Sure there's more control offered by having ten different demosaicing algorithms to choose from. Unfortunately I can't think of a time when I've needed or wanted that control. Maybe if I shot Fuji or Sigma. But I don't. And most folks don't.
Presets and history are a nightmare. Items in the history widget get aggregated so it's difficult/impossible to pick out individual steps. If you give labels to the actions in a preset (my terminology is off because I've not used DT much in a while)… sometimes they work. Sometimes they don't and things don't appear to pick up the label/group/whatever it's called. If memory serves I had to apply presets in one module to have them visible in the develop module.
The vestigial DAM stuff… ugh.
There's no obvious A/B split views.
Perhaps the most obnoxious thing is that DT shamelessly apes the Lightroom interface but in reality behaves almost nothing like Lightroom. There's a TON of complexity for little-if-any improvement in outcomes.

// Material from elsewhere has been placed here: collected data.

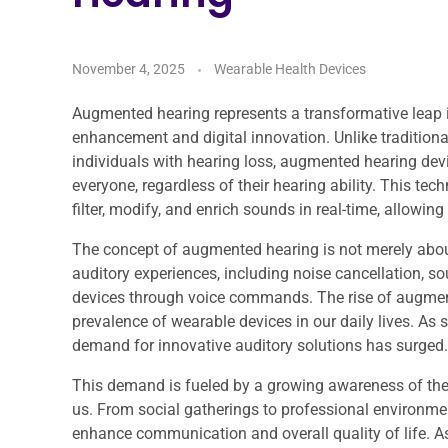
November 4, 2025
Wearable Health Devices
Augmented hearing represents a transformative leap 
enhancement and digital innovation. Unlike traditiona
individuals with hearing loss, augmented hearing dev
everyone, regardless of their hearing ability. This tec
filter, modify, and enrich sounds in real-time, allowin
The concept of augmented hearing is not merely abou
auditory experiences, including noise cancellation, sou
devices through voice commands. The rise of augmente
prevalence of wearable devices in our daily lives. 
demand for innovative auditory solutions has surged.
This demand is fueled by a growing awareness of the 
us. From social gatherings to professional environments
enhance communication and overall quality of life. A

If you look at CaptureOne you can see how easy it is to edit a raw image. Most of the time it looks like the camera jpeg without having to tune anything. But then you have the options to go in depth.
Sometimes I have a photo session where everything is to my liking, just a bit of exposure and crop. Other times I shoot in night clubs with no flash and I have multiple layers of masks for a single photo.
A UI with decent defaults goes a long way into making a complex app easy to use.